▶ **TASK STATEMENT**: Look through the entries below. Say how many lines include "card", with nothing added.

══════════

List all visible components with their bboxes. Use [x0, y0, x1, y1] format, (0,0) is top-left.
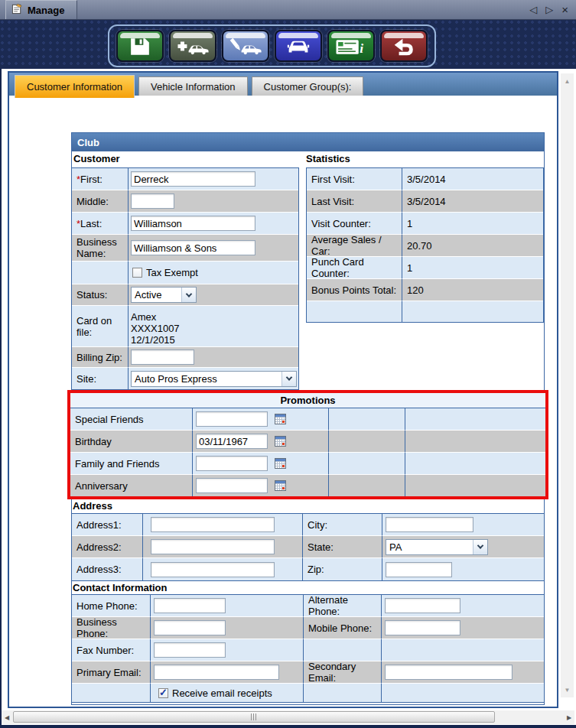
- billing-zip-label: Billing Zip:: [76, 352, 122, 363]
- family-friends-label: Family and Friends: [75, 458, 160, 470]
- back-button[interactable]: [380, 30, 428, 62]
- punch-card-label: Punch Card Counter:: [311, 257, 402, 279]
- calendar-icon[interactable]: [275, 480, 286, 491]
- city-input[interactable]: [386, 517, 473, 532]
- close-icon[interactable]: ×: [561, 4, 568, 15]
- toolbar: i: [0, 20, 576, 69]
- contact-information-heading: Contact Information: [73, 582, 168, 593]
- middle-name-label: Middle:: [76, 196, 109, 207]
- visit-counter-value: 1: [407, 218, 412, 229]
- last-name-input[interactable]: [131, 216, 255, 231]
- contact-information-table: Home Phone: Alternate Phone: Business Ph…: [71, 594, 545, 703]
- fax-number-label: Fax Number:: [76, 645, 134, 656]
- manage-form-icon: [11, 3, 23, 17]
- average-sales-label: Average Sales / Car:: [311, 235, 402, 257]
- status-select[interactable]: Active: [131, 287, 197, 303]
- birthday-date-input[interactable]: [196, 434, 268, 449]
- save-button[interactable]: [116, 30, 164, 62]
- billing-zip-input[interactable]: [131, 349, 194, 365]
- last-visit-label: Last Visit:: [311, 196, 354, 207]
- vertical-scrollbar[interactable]: ▲ ▼: [561, 73, 574, 697]
- site-select[interactable]: Auto Pros Express: [131, 371, 297, 387]
- back-arrow-icon: [392, 34, 415, 59]
- special-friends-date-input[interactable]: [196, 411, 268, 427]
- tax-exempt-checkbox[interactable]: [132, 268, 142, 278]
- first-visit-value: 3/5/2014: [407, 174, 446, 185]
- scroll-down-icon[interactable]: ▼: [561, 684, 574, 696]
- address2-input[interactable]: [151, 539, 275, 554]
- statistics-table: First Visit: 3/5/2014 Last Visit: 3/5/20…: [306, 167, 544, 323]
- window-title: Manage: [28, 5, 64, 16]
- family-friends-date-input[interactable]: [196, 456, 268, 471]
- business-phone-input[interactable]: [154, 620, 226, 635]
- punch-card-value: 1: [407, 262, 412, 274]
- horizontal-scrollbar-thumb[interactable]: [13, 711, 495, 723]
- tab-customer-groups[interactable]: Customer Group(s):: [252, 76, 364, 96]
- nav-prev-icon[interactable]: ◁: [529, 5, 537, 15]
- tab-strip: Customer Information Vehicle Information…: [9, 73, 557, 96]
- home-phone-label: Home Phone:: [76, 600, 138, 612]
- business-name-label: Business Name:: [76, 236, 128, 259]
- visit-counter-label: Visit Counter:: [311, 218, 371, 229]
- add-vehicle-button[interactable]: [169, 30, 216, 62]
- last-visit-value: 3/5/2014: [407, 196, 446, 207]
- toolbar-button-group: i: [108, 24, 436, 67]
- club-header: Club: [72, 133, 544, 151]
- scroll-right-icon[interactable]: ▶: [564, 710, 574, 724]
- tab-customer-information[interactable]: Customer Information: [15, 75, 135, 98]
- add-vehicle-icon: [176, 34, 210, 59]
- bonus-points-label: Bonus Points Total:: [311, 284, 396, 296]
- first-visit-label: First Visit:: [311, 174, 355, 185]
- promotions-heading: Promotions: [70, 393, 545, 408]
- special-friends-label: Special Friends: [75, 414, 144, 425]
- birthday-label: Birthday: [75, 436, 112, 447]
- horizontal-scrollbar[interactable]: ◀ ▶: [2, 710, 574, 724]
- dropdown-arrow-icon: [181, 288, 196, 302]
- zip-input[interactable]: [386, 562, 452, 577]
- business-phone-label: Business Phone:: [76, 617, 150, 639]
- address3-label: Address3:: [76, 564, 122, 575]
- anniversary-date-input[interactable]: [196, 478, 268, 493]
- calendar-icon[interactable]: [275, 436, 286, 447]
- address1-input[interactable]: [151, 517, 275, 532]
- home-phone-input[interactable]: [154, 598, 226, 613]
- vehicle-button[interactable]: [275, 30, 322, 62]
- address-heading: Address: [73, 500, 112, 512]
- nav-next-icon[interactable]: ▷: [545, 5, 553, 15]
- edit-vehicle-button[interactable]: [222, 30, 269, 62]
- alternate-phone-input[interactable]: [385, 598, 460, 613]
- address3-input[interactable]: [151, 562, 275, 577]
- last-name-label: *Last:: [76, 218, 102, 229]
- scroll-left-icon[interactable]: ◀: [2, 710, 12, 724]
- zip-label: Zip:: [308, 564, 324, 575]
- calendar-icon[interactable]: [275, 414, 286, 424]
- primary-email-input[interactable]: [154, 665, 279, 680]
- calendar-icon[interactable]: [275, 458, 286, 469]
- primary-email-label: Primary Email:: [76, 667, 142, 678]
- secondary-email-input[interactable]: [385, 665, 513, 680]
- tax-exempt-label: Tax Exempt: [146, 267, 198, 278]
- receive-email-receipts-checkbox[interactable]: [158, 688, 168, 698]
- address2-label: Address2:: [76, 541, 122, 553]
- dropdown-arrow-icon: [473, 540, 487, 554]
- club-section: Club Customer Statistics *First: Middle:…: [71, 132, 545, 705]
- fax-number-input[interactable]: [154, 642, 226, 658]
- save-floppy-icon: [129, 34, 151, 59]
- business-name-input[interactable]: [131, 240, 255, 255]
- city-label: City:: [308, 519, 327, 531]
- card-on-file-label: Card on file:: [76, 315, 128, 338]
- edit-vehicle-icon: [229, 34, 262, 59]
- middle-name-input[interactable]: [131, 193, 174, 209]
- manage-window-tab[interactable]: Manage: [5, 0, 77, 19]
- window-bottom-border: [0, 725, 576, 728]
- first-name-input[interactable]: [131, 171, 255, 187]
- customer-info-button[interactable]: i: [327, 30, 375, 62]
- scroll-up-icon[interactable]: ▲: [561, 75, 574, 87]
- mobile-phone-label: Mobile Phone:: [308, 622, 372, 634]
- tab-vehicle-information[interactable]: Vehicle Information: [138, 76, 248, 96]
- mobile-phone-input[interactable]: [385, 620, 460, 635]
- alternate-phone-label: Alternate Phone:: [308, 595, 381, 617]
- state-select[interactable]: PA: [386, 539, 488, 555]
- statistics-heading: Statistics: [306, 153, 350, 164]
- secondary-email-label: Secondary Email:: [308, 661, 381, 684]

══════════

▶ **RESULT BELOW**: 3